My neglect in writing did not prevent me
from attempting to dwell in the heart of mystery.
July is my birth month.
Truly it was a mixture of birth/death, wounds/healing, doubt/faith,
hope/discouragement and more.
I've always loved mystery stories.
The greatest of all mysteries is the story of one’s life.
In this month of my birth I prayed with the mystery of my life.
The symbol I used for my prayer was a path, call it what you will: a road, a trail, a track or footpath. The path I chose at the beginning of July was one that led into a forest. It reminded me of the path I used to take through the forest of our old homestead in Arkansas to my Aunt Annie’s house.
On a pathway there is mystery. You can’t always see what’s behind the next tree. Nor can you detect the animal sounds in the forest. Is it friendly? Is it harmful? For some reason, in those young years of my life, I was seldom afraid of the path through the woods. It was mysterious yet strangely known, kind of like God.
As I moved into the month of July it occurred to me that it might be fun to take a different path every few days and re-experience some of the mystery stories of my life. There was
- the hillside trail leading from the valley where I lived, up the hill and through the woods that led to St. Mary’s Church and School
- the path around Lake Fort Smith that I miss now that the new lake has been created
- a path from the Quiet House at Laity Lodge (Kerrville TX) to the upper rim of the canyon where I could watch sunrises and sunsets
- an unforgettable green moss trail in the Blue Ridge mountains of North Carolina (Maggie Valley)

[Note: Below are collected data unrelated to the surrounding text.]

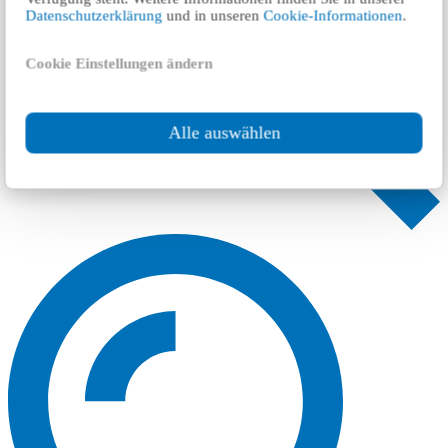
Datenschutzerklärung
und in unseren
Cookie-Informationen
.
Cookie Einstellungen ändern
Alle auswählen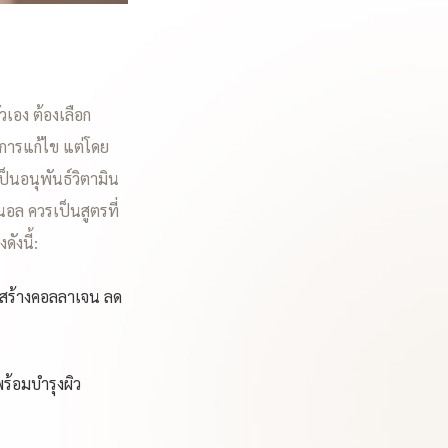
เอง ต้องเลือก
องการแก้ไข แต่โดย
เป็นอนุพันธ์วิตามิน
ินอล ควรเป็นสูตรที่
ังนี้:
ารสร้างคอลลาเจน ลด
ร้อมบำรุงผิว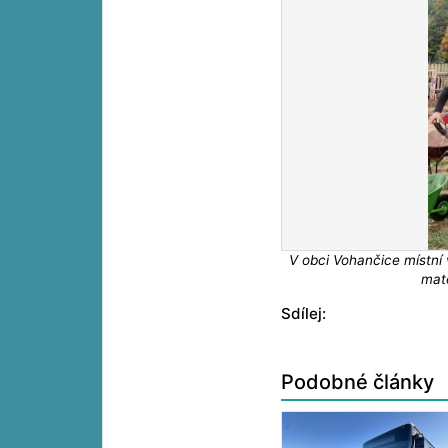
V obci Vohančice místní 
mat
Sdílej:
Podobné články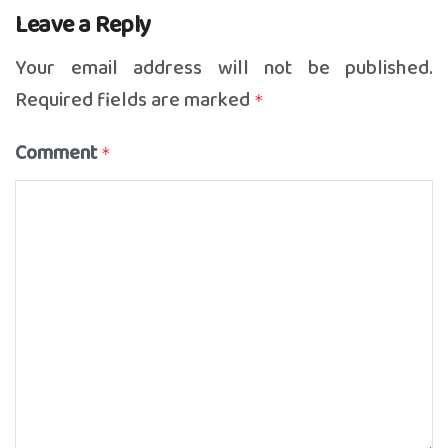
Leave a Reply
Your email address will not be published.
Required fields are marked
*
Comment
*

- the winding labyrinth path on the grounds of St. Scholastica Monastery, Fort Smith, Arkansas
- the path through the vineyards of Altus, Arkansas that I traveled with my brother, praying the rosary, when my little sister was dying
- the deer trail through the forest surrounding San Damiano Retreat in Danville, CA
- the little country roads where I could walk through farmlands in Canterbury, NZ viewing the amazing pastures of sheep
- the walking trail around St.Mary's Lake (Notre Dame campus) July of 1997 when I feared I might have cancer. I'll always recall those morning walks filled with both angst and therapeutic beauty
- the forest trails at Jamberoo Abbey (New South Wales) quietly trekking through the woods at dusk looking for wombats. (never saw one)
- and then there are those inner trails that run through the path of my heart and soul nudging me into creativity, exploration, continual growth. I am always tracking the mystery.
- In between all the trails of my life I have never forgotten that Christ is my way!
Many paths of memory! Each path holds a mystery story of my life! I could pray a trail for the rest of my life and never be finished reading the pages of my life. I want to allow the holy-healing mystery of life to continue its journey flowing through me like a stream or bubbling brook. The quiet trails are like gentle streams. The rushing brook is full of obstacles and yet as the poet, Wendell Berry, explains, It's the obstacles that help make the music. I want my life to remain a song.
Where is the life that once held me
in its sometimes gentle, sometimes terrible grasp?
That life lives on; I am every age I've ever been!
How easy it is to forget as I walk through the day
that I carry within me layers of life, layers of ages.
My life is a mystery story still unfolding
It is a good life full of joys and sorrows,
promises kept, promises broken
memories and forgetfulness.
O God of so much mystery
Continue to dwell in the layers of my life.
Be my way when I lose the way.
May it come to pass!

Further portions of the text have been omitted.